▶ **Data section**:
[Start of section]
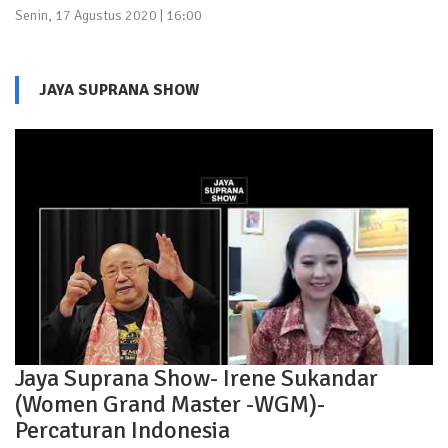
Senin, 17 Agustus 2020 | 16:00
JAYA SUPRANA SHOW
Jaya Suprana Show- Irene Sukandar
(Women Grand Master -WGM)-
Percaturan Indonesia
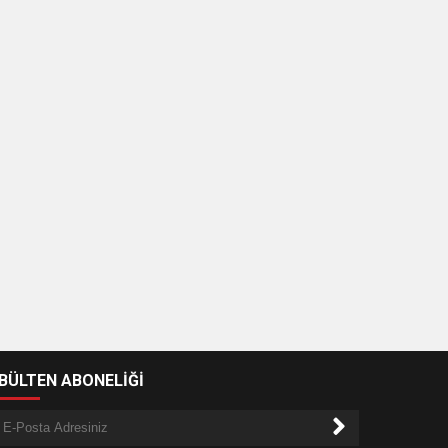
-BÜLTEN ABONELİĞİ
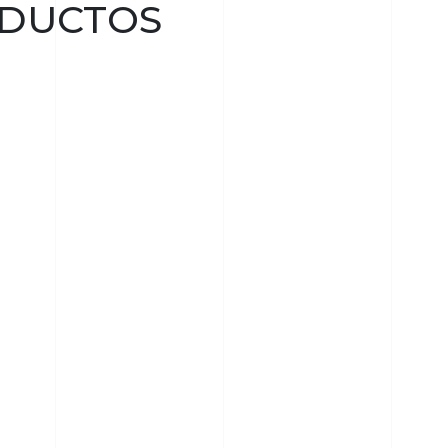
DUCTOS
[End of section]
▶ **Task prompt**: Apart from its pictures, the data is to be repeated exactly.

▶ **Your solution**:
Senin, 17 Agustus 2020 | 16:00
JAYA SUPRANA SHOW
Jaya Suprana Show- Irene Sukandar
(Women Grand Master -WGM)-
Percaturan Indonesia
-BÜLTEN ABONELİĞİ
DUCTOS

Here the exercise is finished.